Baidu, China’s most popular search service, reported its first quarterly loss since it went public in 2005, with a heavy investment in AI, cloud and content weighing on its bottom-line in Q1.

In a statement, the company’s chairman and CEO Robin Li put a positive spin on the poor results, saying: “Baidu’s mobile foundation continues to strengthen with search-powered AI, and our new AI businesses are making strong progress.
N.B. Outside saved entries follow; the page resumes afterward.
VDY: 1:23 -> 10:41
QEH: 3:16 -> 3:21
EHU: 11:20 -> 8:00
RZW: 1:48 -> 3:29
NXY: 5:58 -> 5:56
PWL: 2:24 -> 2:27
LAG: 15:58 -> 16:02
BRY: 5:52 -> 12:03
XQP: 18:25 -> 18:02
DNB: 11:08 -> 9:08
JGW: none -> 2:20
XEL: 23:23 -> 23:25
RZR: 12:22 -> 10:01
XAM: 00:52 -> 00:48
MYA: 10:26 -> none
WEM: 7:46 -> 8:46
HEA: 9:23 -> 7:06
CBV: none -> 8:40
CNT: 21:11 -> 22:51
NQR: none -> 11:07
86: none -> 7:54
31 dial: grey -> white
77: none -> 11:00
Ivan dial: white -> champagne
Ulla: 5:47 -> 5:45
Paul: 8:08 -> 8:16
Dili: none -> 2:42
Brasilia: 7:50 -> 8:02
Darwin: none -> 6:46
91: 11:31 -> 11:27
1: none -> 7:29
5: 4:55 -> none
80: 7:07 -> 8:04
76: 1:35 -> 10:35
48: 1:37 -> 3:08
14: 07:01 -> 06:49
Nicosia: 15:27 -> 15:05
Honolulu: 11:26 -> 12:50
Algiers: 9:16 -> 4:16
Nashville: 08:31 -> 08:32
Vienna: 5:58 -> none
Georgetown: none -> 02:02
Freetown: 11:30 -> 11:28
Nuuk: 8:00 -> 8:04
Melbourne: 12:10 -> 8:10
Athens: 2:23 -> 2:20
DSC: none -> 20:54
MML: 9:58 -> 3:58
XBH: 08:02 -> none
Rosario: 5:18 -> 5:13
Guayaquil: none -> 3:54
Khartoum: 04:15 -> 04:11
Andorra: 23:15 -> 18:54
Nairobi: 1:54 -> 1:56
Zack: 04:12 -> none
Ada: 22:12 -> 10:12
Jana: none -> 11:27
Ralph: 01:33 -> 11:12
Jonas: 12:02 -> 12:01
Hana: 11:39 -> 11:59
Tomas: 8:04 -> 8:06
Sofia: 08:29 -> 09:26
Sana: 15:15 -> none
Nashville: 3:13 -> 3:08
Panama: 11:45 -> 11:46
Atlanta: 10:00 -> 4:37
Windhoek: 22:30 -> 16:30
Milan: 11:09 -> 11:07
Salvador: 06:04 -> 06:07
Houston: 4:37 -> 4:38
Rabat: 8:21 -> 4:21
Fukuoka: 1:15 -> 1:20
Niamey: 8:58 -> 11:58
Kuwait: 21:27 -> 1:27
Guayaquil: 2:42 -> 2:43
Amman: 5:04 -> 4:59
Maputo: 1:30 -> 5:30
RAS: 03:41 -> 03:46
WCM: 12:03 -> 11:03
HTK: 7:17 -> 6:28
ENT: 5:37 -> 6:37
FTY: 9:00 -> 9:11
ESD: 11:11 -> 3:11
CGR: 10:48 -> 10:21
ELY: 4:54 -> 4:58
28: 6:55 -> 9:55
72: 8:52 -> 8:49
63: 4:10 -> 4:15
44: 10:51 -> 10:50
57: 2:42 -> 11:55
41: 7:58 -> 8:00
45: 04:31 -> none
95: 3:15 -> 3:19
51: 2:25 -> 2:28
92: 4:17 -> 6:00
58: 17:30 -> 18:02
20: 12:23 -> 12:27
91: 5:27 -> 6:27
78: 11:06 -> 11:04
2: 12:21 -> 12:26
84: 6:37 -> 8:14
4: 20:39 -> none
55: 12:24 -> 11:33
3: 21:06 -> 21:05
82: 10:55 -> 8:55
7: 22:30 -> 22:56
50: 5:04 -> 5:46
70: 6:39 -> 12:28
Looking ahead, we are excited about the opportunities to significantly improve content and service discovery through in-app search and increase customer RoI with our entrance into CRM to deepen our offering to our marketing customers.”

The company’s mobile reach hit 1.1 billion monthly active devices at end-March, while the installed base for it DuerOS voice assistant increased 279 per cent year-on-year to 275 million, generating 2.37 billion monthly voice queries (up 817 per cent).

Baidu App, which offers search and personalised news feeds, reached 174 million daily active users, up 28 per cent.

Slowing growth
The company booked a net loss of CNY327 million ($47.5 million), compared with a CNY6.7 billion profit in Q1 2018, on revenue of CNY24.1 billion, up 15 per cent year-on-year (though this was less than the 31 per cent annual rise recorded in Q1 2018).

Administration and business expenses jumped 93 per cent to CNY6.1 billion due to higher spending in channel and promotional marketing as the company invested to find new growth streams. Content costs rose 47 per cent to CNY6.2 billion and R&D expenses increased 26 per cent to CNY4.2 billion.

Herman Yu, Baidu CFO, said despite government policies to improve market condition for SMEs, “we anticipate online marketing in the near term to face a challenging environment. We will take this opportunity to improve our monetisation capabilities and review our businesses for operational efficiency, while recognising the importance to invest for sustainable long-term growth”.

The company forecast Q2 revenue will range from a 3 per cent decline to a 2 per cent increase versus the comparable 2018 period.